Wirecard, the German financial services company in the midst of insolvency proceedings, has announced that it will be laying off 730 employees, more than 50% of its staff. The firm is planning to let go of 730 of the 1,300 workers at its Aschheim office, cutting its total number of employees down to 570.
In a statement, Michael Jaffé, the lawyer appointed to prepare Wirecard for dismantling so that it can be sold said, “The economic situation of Wirecard AG was and is extremely difficult in light of the lack of liquidity and the well-known scandalous circumstances,” which may have induced the massive lay-off that we are seeing.

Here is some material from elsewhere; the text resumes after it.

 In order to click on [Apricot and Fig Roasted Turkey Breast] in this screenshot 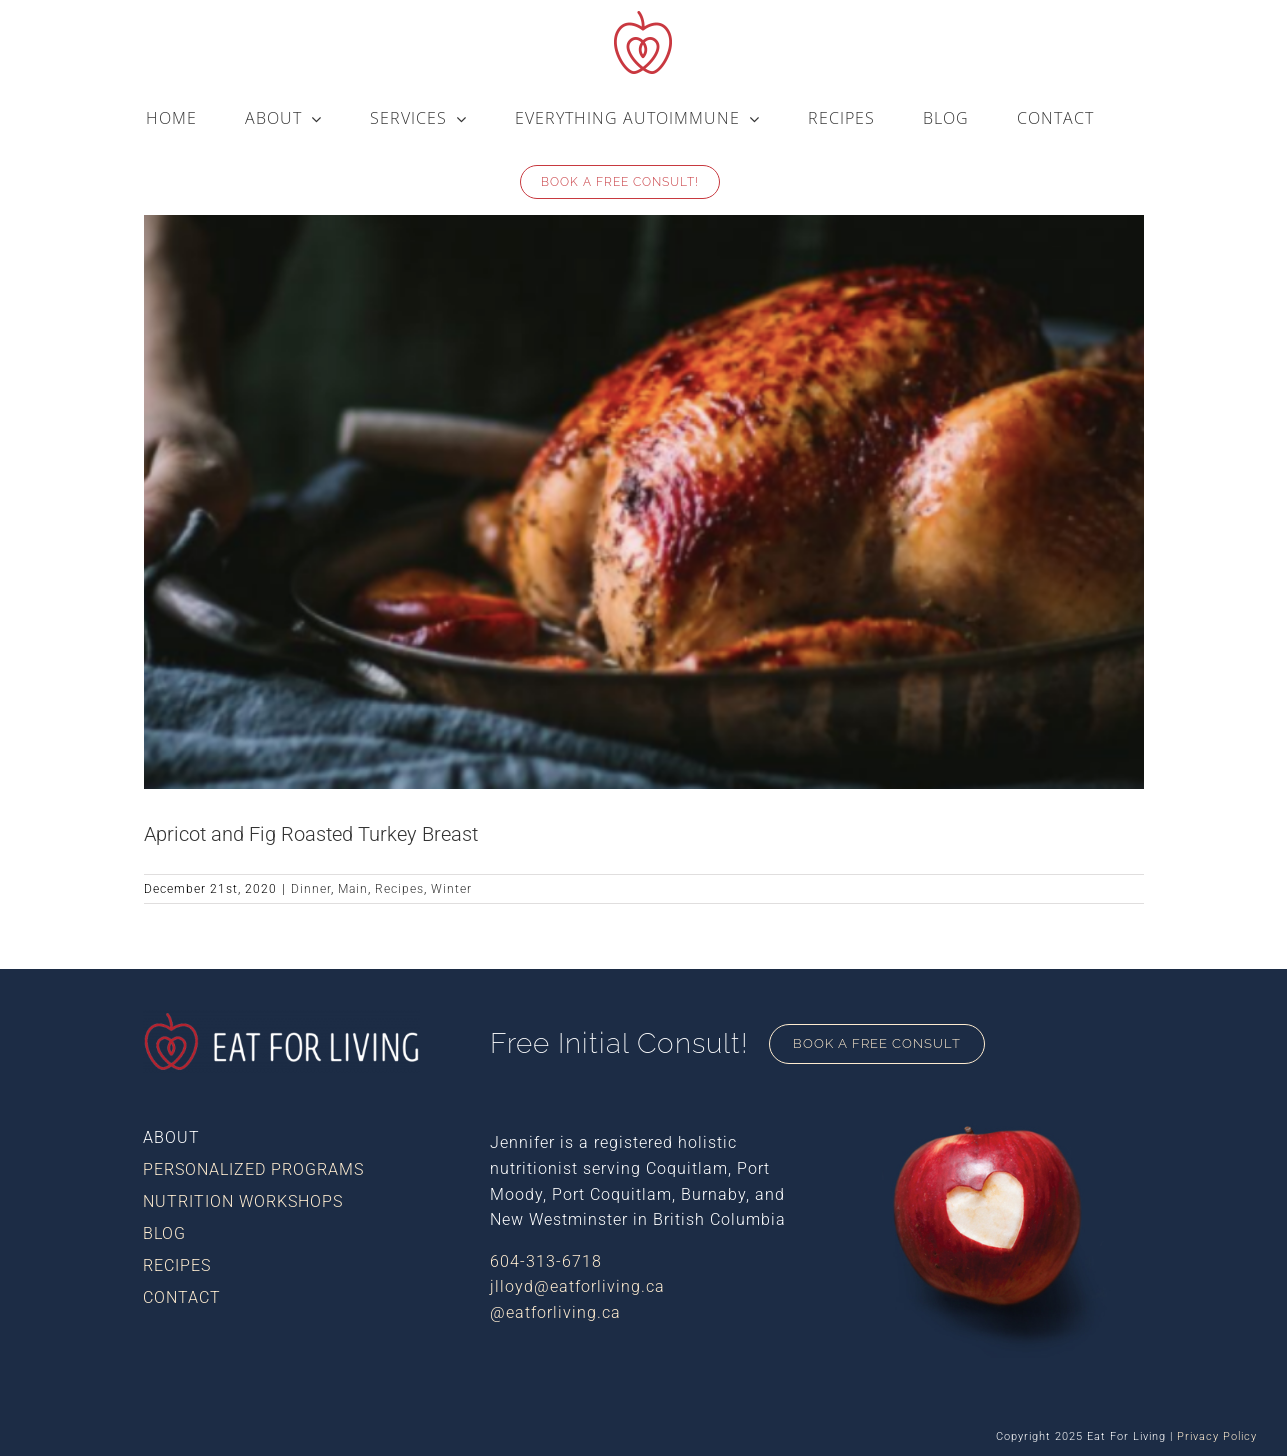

“The usual restructuring and cost-adjustment measures are therefore not sufficient,” said Jaffé, “as such a massive loss situation is not feasible at full cost in the insolvency proceedings.”

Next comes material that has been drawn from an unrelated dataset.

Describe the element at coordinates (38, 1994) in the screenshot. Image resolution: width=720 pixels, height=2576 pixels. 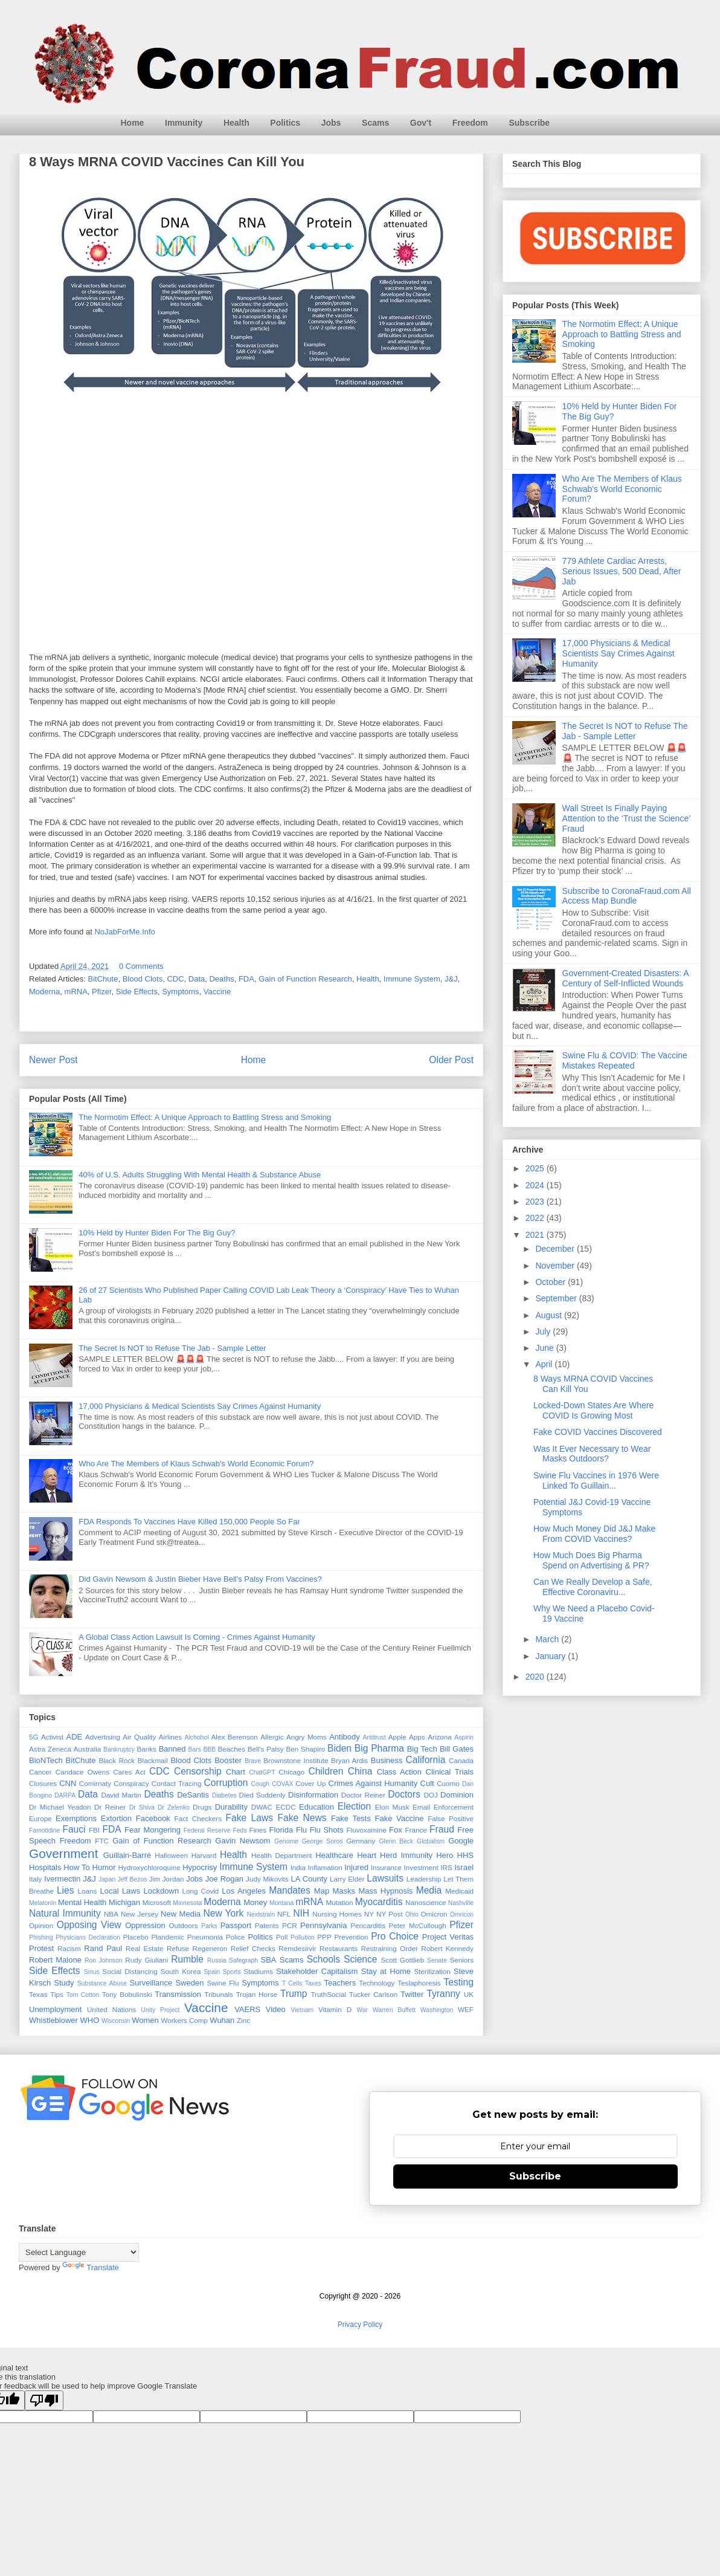 I see `Texas` at that location.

Subsequently, Wirecard administrators said that “far-reaching cuts” were mandatory if the firm wanted to “make any kind of continuation possible.”
The Wirecard scandal
Wirecard has been facing adversity since it came up $2.1 billion short in its latest audit. Since then, Wirecard’s former CEO, as well as three other top managers, have been taken into custody, it’s former COO, Jan Marsalek, went on the run, and the company filed for insolvency. Unfortunately, Wirecard’s accounting scandal affected its digital currency clients that relied on Wirecard to issue and provide service for their digital currency debit cards.
Recently, Wirex announced that Railsbank would be their new digital currency debit card issuer in the APAC region due to its former card issuer Wirecard’s insolvency. It was also revealed that Railsbank would be purchasing Wirecard’s U.K subsidiary and that the deal should be complete in November; and that Wirecard’s Brazilian business would be sold to PagSeguro Digital.
“It is particularly pleasing that the sale of Wirecard Brazil has been the first success with respect to the sale of assets,” said Jaffé, “because the framework conditions of the Wirecard insolvency proceedings have been, and still are, very difficult.”